— TASK INSTRUCTIONS —
The answer must restate every record word for word.

Stored data entries
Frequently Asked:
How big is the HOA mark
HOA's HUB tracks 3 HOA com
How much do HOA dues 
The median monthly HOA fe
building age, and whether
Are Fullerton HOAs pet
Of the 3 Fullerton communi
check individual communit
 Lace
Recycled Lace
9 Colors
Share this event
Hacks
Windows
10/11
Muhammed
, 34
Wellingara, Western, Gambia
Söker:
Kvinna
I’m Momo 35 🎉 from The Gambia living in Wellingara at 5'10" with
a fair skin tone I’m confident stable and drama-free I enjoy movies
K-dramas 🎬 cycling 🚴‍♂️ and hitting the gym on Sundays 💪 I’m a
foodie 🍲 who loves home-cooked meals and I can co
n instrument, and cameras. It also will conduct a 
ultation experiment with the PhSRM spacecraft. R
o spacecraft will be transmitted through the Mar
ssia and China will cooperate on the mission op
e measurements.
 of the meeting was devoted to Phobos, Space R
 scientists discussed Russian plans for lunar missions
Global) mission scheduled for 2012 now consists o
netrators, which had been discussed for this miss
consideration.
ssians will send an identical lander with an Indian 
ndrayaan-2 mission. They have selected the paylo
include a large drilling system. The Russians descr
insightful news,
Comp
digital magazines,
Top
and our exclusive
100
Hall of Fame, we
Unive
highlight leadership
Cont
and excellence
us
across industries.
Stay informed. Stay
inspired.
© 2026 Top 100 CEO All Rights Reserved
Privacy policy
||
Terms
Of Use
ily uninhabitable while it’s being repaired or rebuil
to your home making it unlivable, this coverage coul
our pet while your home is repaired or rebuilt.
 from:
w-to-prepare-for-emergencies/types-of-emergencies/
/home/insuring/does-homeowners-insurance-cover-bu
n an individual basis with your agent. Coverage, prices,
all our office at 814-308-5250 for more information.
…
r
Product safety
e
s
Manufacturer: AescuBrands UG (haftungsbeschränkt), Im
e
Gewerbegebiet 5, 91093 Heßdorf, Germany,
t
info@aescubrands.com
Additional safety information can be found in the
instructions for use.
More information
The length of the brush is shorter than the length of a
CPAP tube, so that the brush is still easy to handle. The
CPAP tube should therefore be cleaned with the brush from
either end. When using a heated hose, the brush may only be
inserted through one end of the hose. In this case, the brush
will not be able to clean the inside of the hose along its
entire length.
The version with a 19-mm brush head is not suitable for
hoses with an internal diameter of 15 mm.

— WRITTEN RESPONSE —
Frequently Asked:
How big is the HOA mark
HOA's HUB tracks 3 HOA com
How much do HOA dues 
The median monthly HOA fe
building age, and whether
Are Fullerton HOAs pet
Of the 3 Fullerton communi
check individual communit
 Lace
Recycled Lace
9 Colors
Share this event
Hacks
Windows
10/11
Muhammed
, 34
Wellingara, Western, Gambia
Söker:
Kvinna
I’m Momo 35 🎉 from The Gambia living in Wellingara at 5'10" with
a fair skin tone I’m confident stable and drama-free I enjoy movies
K-dramas 🎬 cycling 🚴‍♂️ and hitting the gym on Sundays 💪 I’m a
foodie 🍲 who loves home-cooked meals and I can co
n instrument, and cameras. It also will conduct a 
ultation experiment with the PhSRM spacecraft. R
o spacecraft will be transmitted through the Mar
ssia and China will cooperate on the mission op
e measurements.
 of the meeting was devoted to Phobos, Space R
 scientists discussed Russian plans for lunar missions
Global) mission scheduled for 2012 now consists o
netrators, which had been discussed for this miss
consideration.
ssians will send an identical lander with an Indian 
ndrayaan-2 mission. They have selected the paylo
include a large drilling system. The Russians descr
insightful news,
Comp
digital magazines,
Top
and our exclusive
100
Hall of Fame, we
Unive
highlight leadership
Cont
and excellence
us
across industries.
Stay informed. Stay
inspired.
© 2026 Top 100 CEO All Rights Reserved
Privacy policy
||
Terms
Of Use
ily uninhabitable while it’s being repaired or rebuil
to your home making it unlivable, this coverage coul
our pet while your home is repaired or rebuilt.
 from:
w-to-prepare-for-emergencies/types-of-emergencies/
/home/insuring/does-homeowners-insurance-cover-bu
n an individual basis with your agent. Coverage, prices,
all our office at 814-308-5250 for more information.
…
r
Product safety
e
s
Manufacturer: AescuBrands UG (haftungsbeschränkt), Im
e
Gewerbegebiet 5, 91093 Heßdorf, Germany,
t
info@aescubrands.com
Additional safety information can be found in the
instructions for use.
More information
The length of the brush is shorter than the length of a
CPAP tube, so that the brush is still easy to handle. The
CPAP tube should therefore be cleaned with the brush from
either end. When using a heated hose, the brush may only be
inserted through one end of the hose. In this case, the brush
will not be able to clean the inside of the hose along its
entire length.
The version with a 19-mm brush head is not suitable for
hoses with an internal diameter of 15 mm.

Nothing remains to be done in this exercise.